There are many ways to manage your computers/infrastructure. One is to back everything up, use RAID disk arrays, expensive redundant systems, hotswap VM technology, etc. The idea is that the server or system never goes down. The problem with this approach is there are many more failure modes than a disk or hardware failure. An admin could accidentally delete some files (oops, that is not where I meant to run rm -rf
, etc). Hackers could get in and then you have no choice but to rebuild to be sure the system is clean. Operating systems rot over time (some more than others). The more complex a system is, the more failure points there are – even if you have redundancy.
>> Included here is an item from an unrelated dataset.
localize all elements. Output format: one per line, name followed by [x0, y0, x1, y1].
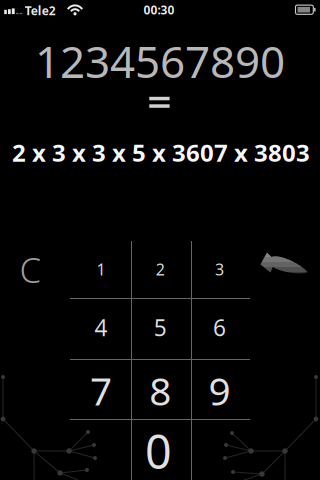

The alternative is to design for complete system failure. Most applications can tolerate a couple hours of downtime if it is rare. So an alternative approach is to keep things simple and focus on automating installation/configuration and only backing up data. The idea is to be in a state where you can rebuild any system in a reasonably short amount of time. One of the side benefits of this is it forces you to completely document your installation process. If you have a “golden” machine where the entire system is redundant and backed up, you tend to get sloppy. Tweaks and hacks are made over time, and how the machine has gotten to the point, nobody knows. A rebuild of the entire system could take weeks. Alternatively, if you script the installation with Ansible, a rebuild can be as quick as 30 minutes. For most applications, you don’t need redundancy for the base system. It only add complexity and headache. A cheap physical or cloud server can easily serve 100’s of users. Why worry about complex setups (RAID configuration, redundant VMs, DB clusters, etc) … keep it simple – keep it clean, and focus your time and energy on things that bring real value to your organization.
Backup data, not systems.